### Problem to work on
Reproduce exactly the lines from the one containing "Détails d'emballage" through the last line of the data, both ends included.
--*--
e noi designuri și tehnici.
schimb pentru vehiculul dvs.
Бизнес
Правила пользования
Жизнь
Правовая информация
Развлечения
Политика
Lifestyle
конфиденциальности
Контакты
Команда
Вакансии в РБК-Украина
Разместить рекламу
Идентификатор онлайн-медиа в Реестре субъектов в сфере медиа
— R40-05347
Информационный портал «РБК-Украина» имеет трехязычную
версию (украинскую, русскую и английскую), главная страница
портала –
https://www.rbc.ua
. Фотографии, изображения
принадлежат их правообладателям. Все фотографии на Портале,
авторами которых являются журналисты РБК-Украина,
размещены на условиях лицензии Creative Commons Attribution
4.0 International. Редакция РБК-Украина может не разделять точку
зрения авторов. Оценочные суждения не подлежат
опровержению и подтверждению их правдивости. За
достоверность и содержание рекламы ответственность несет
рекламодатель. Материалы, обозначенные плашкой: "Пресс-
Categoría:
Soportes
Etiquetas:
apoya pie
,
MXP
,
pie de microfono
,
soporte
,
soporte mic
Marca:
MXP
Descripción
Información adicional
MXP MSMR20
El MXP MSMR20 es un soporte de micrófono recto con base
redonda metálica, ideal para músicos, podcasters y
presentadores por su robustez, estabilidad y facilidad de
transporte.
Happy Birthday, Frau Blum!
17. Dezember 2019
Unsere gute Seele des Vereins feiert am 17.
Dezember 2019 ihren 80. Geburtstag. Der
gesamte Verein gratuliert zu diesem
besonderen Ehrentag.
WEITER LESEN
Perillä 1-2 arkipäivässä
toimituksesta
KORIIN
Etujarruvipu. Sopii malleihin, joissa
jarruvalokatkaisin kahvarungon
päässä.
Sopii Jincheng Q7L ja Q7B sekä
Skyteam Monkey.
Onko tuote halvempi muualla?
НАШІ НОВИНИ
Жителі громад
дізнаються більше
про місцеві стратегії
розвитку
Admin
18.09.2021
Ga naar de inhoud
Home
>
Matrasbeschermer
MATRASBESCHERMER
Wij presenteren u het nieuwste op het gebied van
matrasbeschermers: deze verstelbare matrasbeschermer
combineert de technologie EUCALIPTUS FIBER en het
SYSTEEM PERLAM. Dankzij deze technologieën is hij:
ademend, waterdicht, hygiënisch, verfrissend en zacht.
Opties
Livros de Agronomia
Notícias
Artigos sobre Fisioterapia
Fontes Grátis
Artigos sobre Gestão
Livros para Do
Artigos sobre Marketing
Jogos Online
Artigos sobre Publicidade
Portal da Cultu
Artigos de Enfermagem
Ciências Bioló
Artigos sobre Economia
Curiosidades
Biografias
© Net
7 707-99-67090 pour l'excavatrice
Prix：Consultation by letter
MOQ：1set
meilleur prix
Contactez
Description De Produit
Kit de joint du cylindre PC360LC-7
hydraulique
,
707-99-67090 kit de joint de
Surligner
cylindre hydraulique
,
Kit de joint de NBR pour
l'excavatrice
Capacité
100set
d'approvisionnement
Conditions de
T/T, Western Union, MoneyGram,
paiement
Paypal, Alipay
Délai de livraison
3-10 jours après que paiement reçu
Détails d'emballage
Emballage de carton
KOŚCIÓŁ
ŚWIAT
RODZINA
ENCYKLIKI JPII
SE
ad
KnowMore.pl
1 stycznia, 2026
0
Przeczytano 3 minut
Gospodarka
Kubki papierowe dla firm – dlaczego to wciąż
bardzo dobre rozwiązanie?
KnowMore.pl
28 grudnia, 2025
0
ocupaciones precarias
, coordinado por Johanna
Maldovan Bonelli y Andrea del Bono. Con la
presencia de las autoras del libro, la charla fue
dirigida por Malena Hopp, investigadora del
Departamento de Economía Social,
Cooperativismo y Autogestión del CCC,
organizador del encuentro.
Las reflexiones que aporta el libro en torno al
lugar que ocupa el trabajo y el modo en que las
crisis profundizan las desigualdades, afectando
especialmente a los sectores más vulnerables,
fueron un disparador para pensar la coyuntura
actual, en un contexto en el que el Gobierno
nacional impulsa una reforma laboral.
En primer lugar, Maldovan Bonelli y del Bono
--*--
### Problem solution
Détails d'emballage
Emballage de carton
KOŚCIÓŁ
ŚWIAT
RODZINA
ENCYKLIKI JPII
SE
ad
KnowMore.pl
1 stycznia, 2026
0
Przeczytano 3 minut
Gospodarka
Kubki papierowe dla firm – dlaczego to wciąż
bardzo dobre rozwiązanie?
KnowMore.pl
28 grudnia, 2025
0
ocupaciones precarias
, coordinado por Johanna
Maldovan Bonelli y Andrea del Bono. Con la
presencia de las autoras del libro, la charla fue
dirigida por Malena Hopp, investigadora del
Departamento de Economía Social,
Cooperativismo y Autogestión del CCC,
organizador del encuentro.
Las reflexiones que aporta el libro en torno al
lugar que ocupa el trabajo y el modo en que las
crisis profundizan las desigualdades, afectando
especialmente a los sectores más vulnerables,
fueron un disparador para pensar la coyuntura
actual, en un contexto en el que el Gobierno
nacional impulsa una reforma laboral.
En primer lugar, Maldovan Bonelli y del Bono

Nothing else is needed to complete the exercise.